Pence compared the pro-life cause to the abolition of slavery. “Abolitionists worked to abolish slavery and give meaning to each individual life, rather than seeing a person as disposable property,” she wrote.
“In the same way, we must accept the hard reality that in allowing the celebration of abortion, we are committing injustice against human beings. The families that deal with the ramifications of an abortion also experience trauma, which, in turn, impacts the communities in which they live, creating a destructive cycle.”
Charlotte Pence addresses the psychological consequences of abortion, citing the studies of a professor at University of British Columbia, who had findings on mothers and other family members who suffered from Post-Abortion Stress Syndrome, “a condition similar to PTSD (Post-Traumatic Stress Disorder).”
“By celebrating abortion, we aren’t just depriving the unborn child of life, … We eliminate the possibility of rich relationships and contributions that might advance and improve disenfranchised communities.”

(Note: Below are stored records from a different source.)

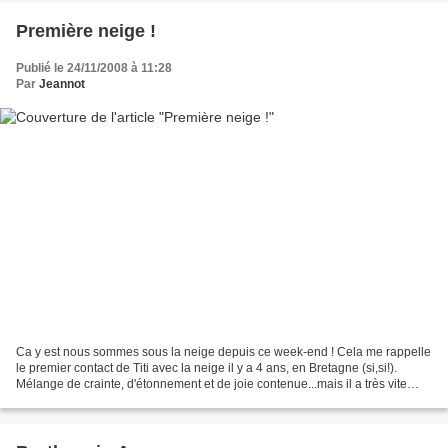
Première neige !
Publié le 24/11/2008 à 11:28
Par
Jeannot
Ca y est nous sommes sous la neige depuis ce week-end ! Cela me rappelle
le premier contact de Titi avec la neige il y a 4 ans, en Bretagne (si,si!).
Mélange de crainte, d'étonnement et de joie contenue...mais il a très vite
compris tout l'amusement que...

Addressing the nature of women’s causes, Pence said that society has failed women, and those who have had abortions are not to be blamed. “The pro-choice message tells a woman the way in which she should live. The narrative is not one of empowerment and self-sufficiency; it is of fear.”
The solution to ending abortion, Pence says, will not begin with the government. As with most social justice issues, it needs to begin with compassion, and now is a pivotal time in which to make a stand.
“This has to be a grass-roots movement of kindness, love and a sincere demand that the weakest in our society no longer be silenced and removed,” she said. “Policy change is not the only response here, but rather a coming together should be our fight.”